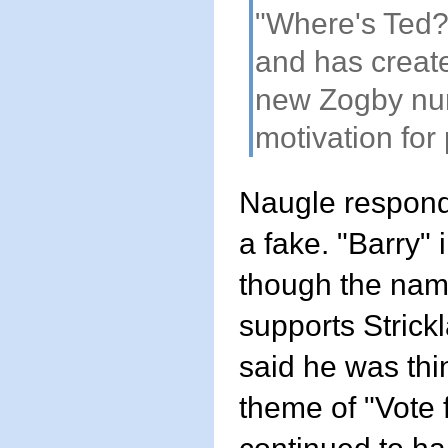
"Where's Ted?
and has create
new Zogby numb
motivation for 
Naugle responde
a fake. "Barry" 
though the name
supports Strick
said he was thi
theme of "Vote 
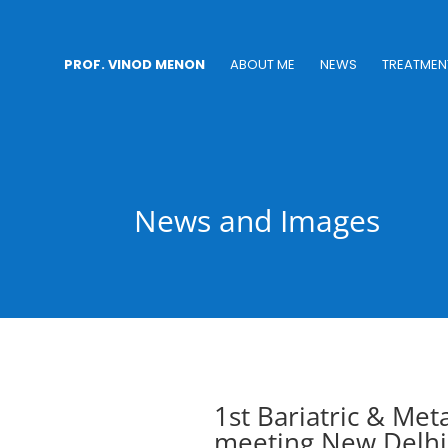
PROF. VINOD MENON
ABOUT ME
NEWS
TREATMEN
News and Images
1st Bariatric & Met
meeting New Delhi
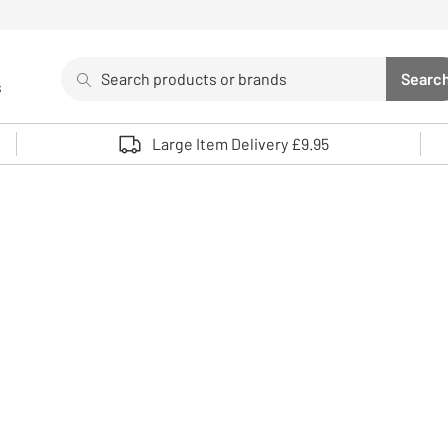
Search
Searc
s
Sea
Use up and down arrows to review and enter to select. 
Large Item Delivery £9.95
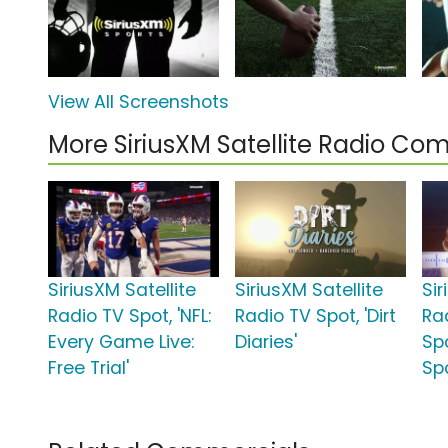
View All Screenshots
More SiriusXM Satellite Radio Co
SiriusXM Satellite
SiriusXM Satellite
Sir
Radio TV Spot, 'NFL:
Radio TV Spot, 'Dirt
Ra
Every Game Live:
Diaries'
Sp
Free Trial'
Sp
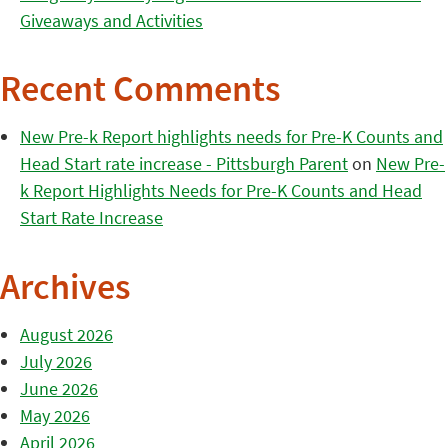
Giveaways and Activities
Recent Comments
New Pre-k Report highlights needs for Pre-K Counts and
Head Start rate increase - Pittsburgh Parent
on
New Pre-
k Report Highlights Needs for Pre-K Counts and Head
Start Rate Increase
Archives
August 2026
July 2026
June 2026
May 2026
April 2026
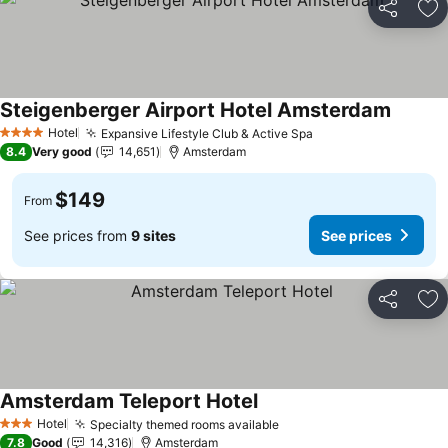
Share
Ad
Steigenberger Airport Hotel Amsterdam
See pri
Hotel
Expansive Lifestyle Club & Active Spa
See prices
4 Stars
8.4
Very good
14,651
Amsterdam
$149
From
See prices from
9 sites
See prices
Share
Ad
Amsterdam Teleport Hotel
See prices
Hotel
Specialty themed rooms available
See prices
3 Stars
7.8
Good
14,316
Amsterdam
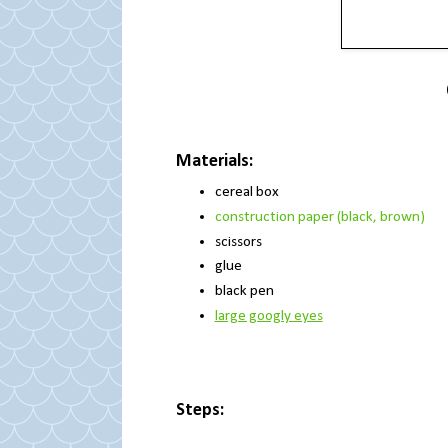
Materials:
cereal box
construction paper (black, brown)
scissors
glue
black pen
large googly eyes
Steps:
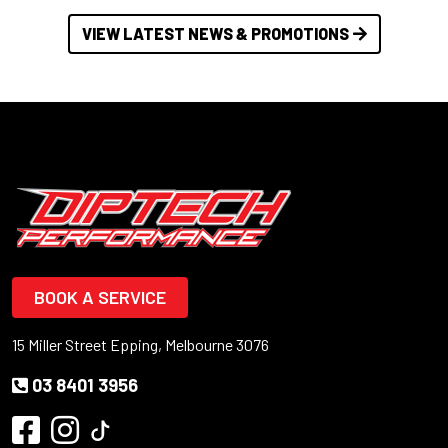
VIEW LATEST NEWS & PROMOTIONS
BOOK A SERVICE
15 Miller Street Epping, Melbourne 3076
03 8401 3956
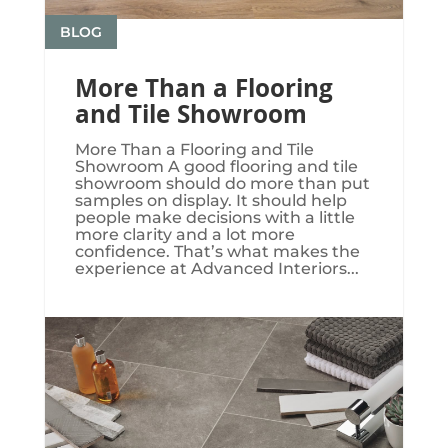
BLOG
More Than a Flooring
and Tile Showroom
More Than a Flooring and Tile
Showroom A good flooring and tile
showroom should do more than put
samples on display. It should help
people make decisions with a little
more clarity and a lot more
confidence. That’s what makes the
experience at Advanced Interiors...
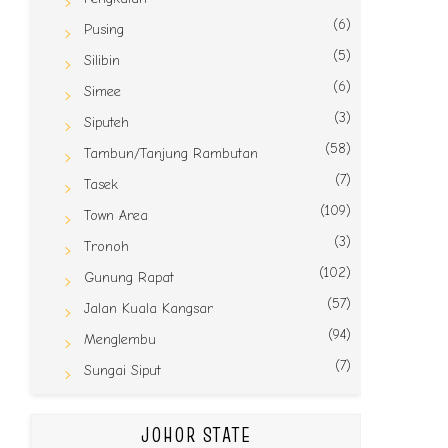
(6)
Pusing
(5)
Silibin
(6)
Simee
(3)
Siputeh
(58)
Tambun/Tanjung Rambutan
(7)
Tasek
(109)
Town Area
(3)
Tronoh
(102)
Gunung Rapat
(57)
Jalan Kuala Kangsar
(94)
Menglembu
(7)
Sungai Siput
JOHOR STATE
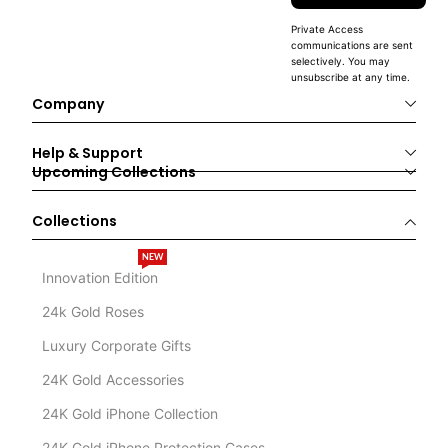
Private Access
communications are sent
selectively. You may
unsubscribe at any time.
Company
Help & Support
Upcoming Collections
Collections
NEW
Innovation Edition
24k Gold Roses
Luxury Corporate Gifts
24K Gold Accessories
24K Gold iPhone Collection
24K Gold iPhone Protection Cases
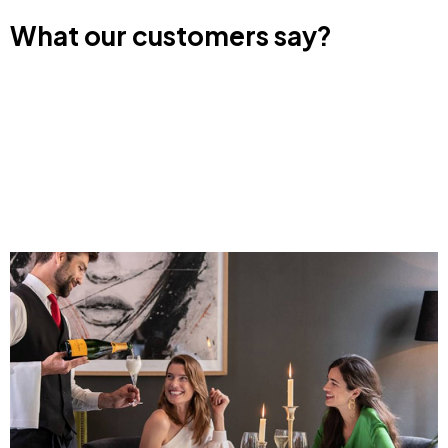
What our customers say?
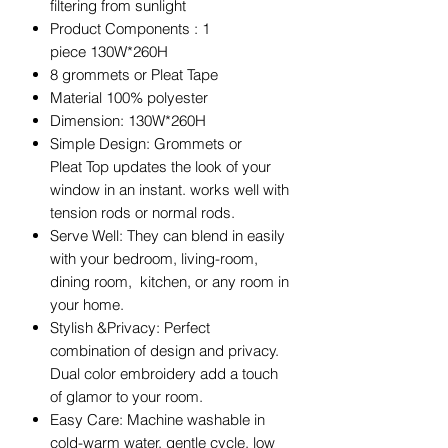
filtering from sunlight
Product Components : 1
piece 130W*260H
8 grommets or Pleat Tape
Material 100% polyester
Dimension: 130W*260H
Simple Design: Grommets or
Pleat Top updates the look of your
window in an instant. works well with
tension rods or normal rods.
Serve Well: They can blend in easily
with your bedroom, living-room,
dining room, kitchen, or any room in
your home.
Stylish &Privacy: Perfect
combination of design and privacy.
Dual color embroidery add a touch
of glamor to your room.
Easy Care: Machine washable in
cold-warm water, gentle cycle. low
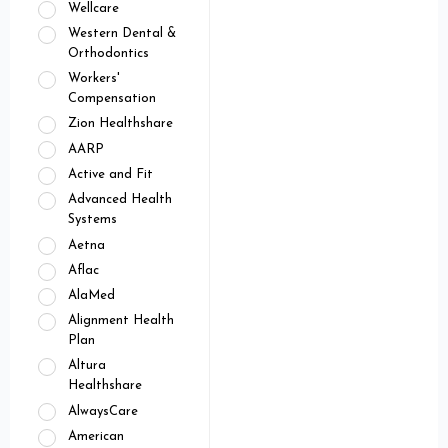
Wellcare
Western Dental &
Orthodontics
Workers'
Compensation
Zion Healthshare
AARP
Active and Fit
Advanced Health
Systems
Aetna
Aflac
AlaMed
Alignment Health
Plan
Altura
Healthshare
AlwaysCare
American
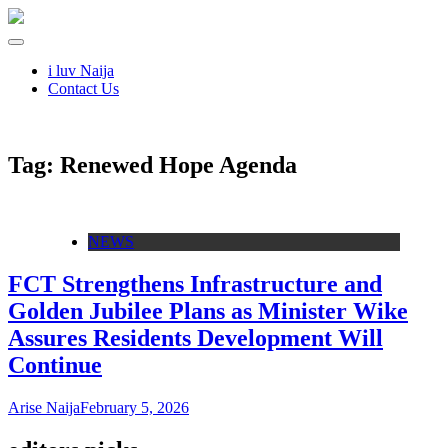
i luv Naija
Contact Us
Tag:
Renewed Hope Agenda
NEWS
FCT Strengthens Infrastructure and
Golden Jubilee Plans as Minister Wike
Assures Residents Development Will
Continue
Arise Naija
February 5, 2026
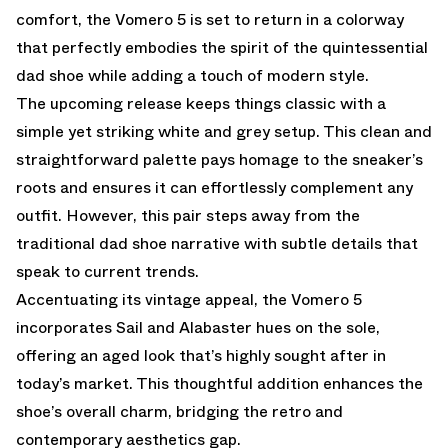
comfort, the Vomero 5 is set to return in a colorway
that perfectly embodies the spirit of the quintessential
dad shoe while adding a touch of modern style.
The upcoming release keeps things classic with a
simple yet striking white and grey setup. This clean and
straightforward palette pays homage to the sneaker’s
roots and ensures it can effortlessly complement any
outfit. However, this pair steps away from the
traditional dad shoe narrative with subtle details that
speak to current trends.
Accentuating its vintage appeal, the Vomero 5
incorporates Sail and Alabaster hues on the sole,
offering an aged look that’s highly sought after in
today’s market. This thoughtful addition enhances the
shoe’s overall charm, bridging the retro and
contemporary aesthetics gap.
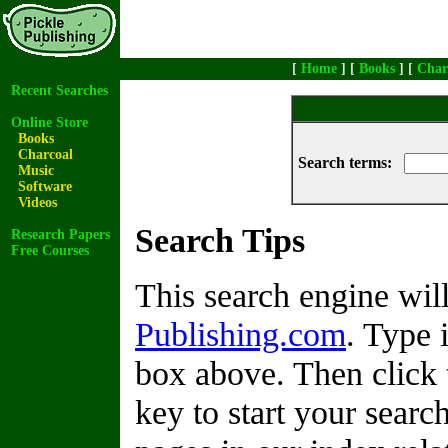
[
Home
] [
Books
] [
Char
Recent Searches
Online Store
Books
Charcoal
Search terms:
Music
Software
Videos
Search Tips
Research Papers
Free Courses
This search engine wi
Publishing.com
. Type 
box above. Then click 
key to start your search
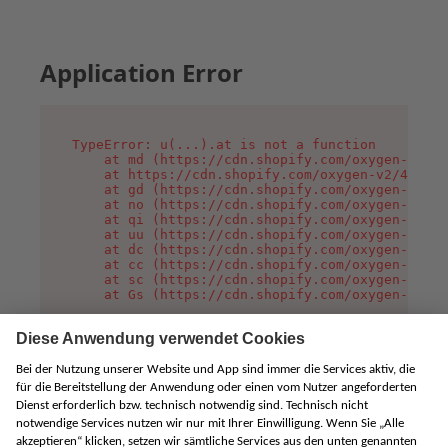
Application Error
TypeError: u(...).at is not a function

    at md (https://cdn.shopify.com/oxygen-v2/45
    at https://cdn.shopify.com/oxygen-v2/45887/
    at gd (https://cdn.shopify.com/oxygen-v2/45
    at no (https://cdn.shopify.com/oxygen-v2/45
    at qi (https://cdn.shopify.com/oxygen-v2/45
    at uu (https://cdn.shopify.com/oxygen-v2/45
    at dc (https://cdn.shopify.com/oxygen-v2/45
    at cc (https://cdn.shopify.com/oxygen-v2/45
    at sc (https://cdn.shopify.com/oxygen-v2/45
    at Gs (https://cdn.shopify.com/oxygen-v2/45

— WORK INSTRUCTIONS —
A word-for-word copy of the data above is needed, one that omits the pictures.

— RESULT OF THIS TASK —
"Where's Ted?
and has create
new Zogby numb
motivation for 
Naugle responde
a fake. "Barry" 
though the name
supports Strick
said he was thi
theme of "Vote 
PROF. VINOD MENON
ABOUT ME
NEWS
TREATMEN
News and Images
1st Bariatric & Met
meeting New Delhi
Search
Searc
s
Sea
Use up and down arrows to review and enter to select. 
Large Item Delivery £9.95
View All Screenshots
More SiriusXM Satellite Radio Co
SiriusXM Satellite
SiriusXM Satellite
Sir
Radio TV Spot, 'NFL:
Radio TV Spot, 'Dirt
Ra
Every Game Live:
Diaries'
Sp
Free Trial'
Sp
Giveaways and Activities
Recent Comments
New Pre-k Report highlights needs for Pre-K Counts and
Head Start rate increase - Pittsburgh Parent
on
New Pre-
k Report Highlights Needs for Pre-K Counts and Head
Start Rate Increase
Archives
August 2026
July 2026
June 2026
May 2026
April 2026
Share
Ad
Steigenberger Airport Hotel Amsterdam
See pri
Hotel
Expansive Lifestyle Club & Active Spa
See prices
4 Stars
8.4
Very good
14,651
Amsterdam
$149
From
See prices from
9 sites
See prices
Share
Ad
Amsterdam Teleport Hotel
See prices
Hotel
Specialty themed rooms available
See prices
3 Stars
7.8
Good
14,316
Amsterdam
Materials:
cereal box
construction paper (black, brown)
scissors
glue
black pen
large googly eyes
Steps:
VIEW LATEST NEWS & PROMOTIONS
BOOK A SERVICE
15 Miller Street Epping, Melbourne 3076
03 8401 3956
BLOG
More Than a Flooring
and Tile Showroom
More Than a Flooring and Tile
Showroom A good flooring and tile
showroom should do more than put
samples on display. It should help
people make decisions with a little
more clarity and a lot more
confidence. That’s what makes the
experience at Advanced Interiors...
(6)
Pusing
(5)
Silibin
(6)
Simee
(3)
Siputeh
(58)
Tambun/Tanjung Rambutan
(7)
Tasek
(109)
Town Area
(3)
Tronoh
(102)
Gunung Rapat
(57)
Jalan Kuala Kangsar
(94)
Menglembu
(7)
Sungai Siput
JOHOR STATE
Private Access
communications are sent
selectively. You may
unsubscribe at any time.
Company
Help & Support
Upcoming Collections
Collections
NEW
Innovation Edition
24k Gold Roses
Luxury Corporate Gifts
24K Gold Accessories
24K Gold iPhone Collection
24K Gold iPhone Protection Cases
What our customers say?
filtering from sunlight
Product Components : 1
piece 130W*260H
8 grommets or Pleat Tape
Material 100% polyester
Dimension: 130W*260H
Simple Design: Grommets or
Pleat Top updates the look of your
window in an instant. works well with
tension rods or normal rods.
Serve Well: They can blend in easily
with your bedroom, living-room,
dining room, kitchen, or any room in
your home.
Stylish &Privacy: Perfect
combination of design and privacy.
Dual color embroidery add a touch
of glamor to your room.
Easy Care: Machine washable in
cold-warm water, gentle cycle. low
Wellcare
Western Dental &
Orthodontics
Workers'
Compensation
Zion Healthshare
AARP
Active and Fit
Advanced Health
Systems
Aetna
Aflac
AlaMed
Alignment Health
Plan
Altura
Healthshare
AlwaysCare
American
i luv Naija
Contact Us
Tag:
Renewed Hope Agenda
NEWS
FCT Strengthens Infrastructure and
Golden Jubilee Plans as Minister Wike
Assures Residents Development Will
Continue
Arise Naija
February 5, 2026
comfort, the Vomero 5 is set to return in a colorway
that perfectly embodies the spirit of the quintessential
dad shoe while adding a touch of modern style.
The upcoming release keeps things classic with a
simple yet striking white and grey setup. This clean and
straightforward palette pays homage to the sneaker’s
roots and ensures it can effortlessly complement any
outfit. However, this pair steps away from the
traditional dad shoe narrative with subtle details that
speak to current trends.
Accentuating its vintage appeal, the Vomero 5
incorporates Sail and Alabaster hues on the sole,
offering an aged look that’s highly sought after in
today’s market. This thoughtful addition enhances the
shoe’s overall charm, bridging the retro and
contemporary aesthetics gap.
[
Home
] [
Books
] [
Char
Recent Searches
Online Store
Books
Charcoal
Search terms:
Music
Software
Videos
Search Tips
Research Papers
Free Courses
This search engine wi
Publishing.com
. Type 
box above. Then click 
key to start your search
Application Error
TypeError: u(...).at is not a function

    at md (https://cdn.shopify.com/oxygen-v2/45
    at https://cdn.shopify.com/oxygen-v2/45887/
    at gd (https://cdn.shopify.com/oxygen-v2/45
    at no (https://cdn.shopify.com/oxygen-v2/45
    at qi (https://cdn.shopify.com/oxygen-v2/45
    at uu (https://cdn.shopify.com/oxygen-v2/45
    at dc (https://cdn.shopify.com/oxygen-v2/45
    at cc (https://cdn.shopify.com/oxygen-v2/45
    at sc (https://cdn.shopify.com/oxygen-v2/45
    at Gs (https://cdn.shopify.com/oxygen-v2/45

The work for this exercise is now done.